Overview#

This section describes the basic working principles of the cuPauliProp library. For a general introduction to quantum circuits, please refer to Introduction to quantum computing.

Introduction to Pauli propagation#

Pauli propagation is an approximate method to find expectation values and similar quantities of qubit states output from quantum circuits. Its key features include that the simulated state is sparsely represented in the Pauli basis via some dynamically sized data structure, which is regularly “truncated” to discard information which contributes insignificantly to the sought output quantity. Truncating the evolving state permits Pauli propagation to curtail the costs which make exact simulation techniques prohibitively expensive. As such, Pauli propagation can approximate the outputs of noisy quantum circuits far beyond the simulable regime of full-state methods.

Pauli basis#

The Pauli matrices \(I\), \(X\), \(Y\) and \(Z\) form a basis for all \(2 \times 2\) matrices. We refer to a tensor product of these matrices as a Pauli string which we notate in shorthand as \(X \otimes Y \otimes Z = XYZ\). Pauli strings of \(N\) sites form a basis for all \(2^N \times 2^N\) matrices, and so any \(N\)-qubit density matrix or observable operator can be expressed as a weighted sum of Pauli strings. For example,

\[\begin{split}\begin{pmatrix} a & b \\ c & d \end{pmatrix} = \frac{1}{2}(a + d) I + \frac{1}{2}(b+c) X + \frac{i}{2}(b-c)Y + \frac{1}{2} (a-d) Z\end{split}\]

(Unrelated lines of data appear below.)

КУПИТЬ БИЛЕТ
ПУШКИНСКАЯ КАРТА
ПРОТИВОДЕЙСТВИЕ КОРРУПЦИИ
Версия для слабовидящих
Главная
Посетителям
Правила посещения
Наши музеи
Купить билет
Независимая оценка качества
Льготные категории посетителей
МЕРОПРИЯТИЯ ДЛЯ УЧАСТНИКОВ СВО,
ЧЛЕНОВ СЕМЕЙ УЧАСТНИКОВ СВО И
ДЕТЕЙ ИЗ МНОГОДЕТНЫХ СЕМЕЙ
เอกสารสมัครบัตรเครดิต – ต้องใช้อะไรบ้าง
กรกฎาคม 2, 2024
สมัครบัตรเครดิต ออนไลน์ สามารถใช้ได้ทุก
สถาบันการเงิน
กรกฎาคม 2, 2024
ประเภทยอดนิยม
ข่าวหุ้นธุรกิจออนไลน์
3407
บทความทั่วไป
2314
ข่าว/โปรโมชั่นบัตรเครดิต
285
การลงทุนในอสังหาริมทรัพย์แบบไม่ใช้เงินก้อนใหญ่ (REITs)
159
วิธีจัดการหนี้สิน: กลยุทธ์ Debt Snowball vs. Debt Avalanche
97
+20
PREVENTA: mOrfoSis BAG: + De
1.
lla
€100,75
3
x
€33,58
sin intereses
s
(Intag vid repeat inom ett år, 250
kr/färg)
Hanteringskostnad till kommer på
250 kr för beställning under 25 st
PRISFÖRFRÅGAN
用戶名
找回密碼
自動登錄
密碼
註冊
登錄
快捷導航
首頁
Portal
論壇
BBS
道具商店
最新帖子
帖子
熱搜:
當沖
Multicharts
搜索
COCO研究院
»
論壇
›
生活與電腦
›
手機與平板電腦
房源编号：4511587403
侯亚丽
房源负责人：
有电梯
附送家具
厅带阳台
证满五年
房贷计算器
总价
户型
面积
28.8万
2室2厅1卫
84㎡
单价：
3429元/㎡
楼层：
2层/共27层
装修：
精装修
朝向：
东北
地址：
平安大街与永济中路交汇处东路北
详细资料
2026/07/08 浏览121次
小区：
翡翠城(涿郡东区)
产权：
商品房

We refer to a weighted sum of Pauli strings as a “Pauli expansion”. Real coefficients are sufficient to express all Hermitian operators and physically valid states, as result from completely positive and trace preserving (CPTP) operations; like all physically valid quantum circuits and noise processes. Complex coefficients permit encoding any matrix in the Pauli basis, and simulation of even non-physical states and processes. The cuPauliProp library supports both real and complex coefficients, in single and double precision, indicated by passing the below cudaDataType_t enums to the API.

CUDA_R_32F

CUDA_R_64F

CUDA_C_32F

CUDA_C_64F

Pauli strings can be efficiently encoded using bitfields, and it is necessary to understand cuPauliProp’s convention in order to correctly initialise a Pauli expansion. Each Pauli string is instantiated as a sequence of “packed integers” (using the cupaulipropPackedIntegerType_t type) where a bit value of \(1\) at bit index \(i\) indicates a non-identity Pauli operating upon qubit \(i\). We employ two packed integers for each span of 64 qubits, which separately indicate the locations of \(X\) and \(Z\) Paulis, and where \(Y\) is indicated by a set bit in both packed integers. For example,

\[\begin{split}IXIZIY \equiv \begin{cases} \text{xInt}: 010001 \\ \text{zInt}: 000101 \end{cases}\end{split}\]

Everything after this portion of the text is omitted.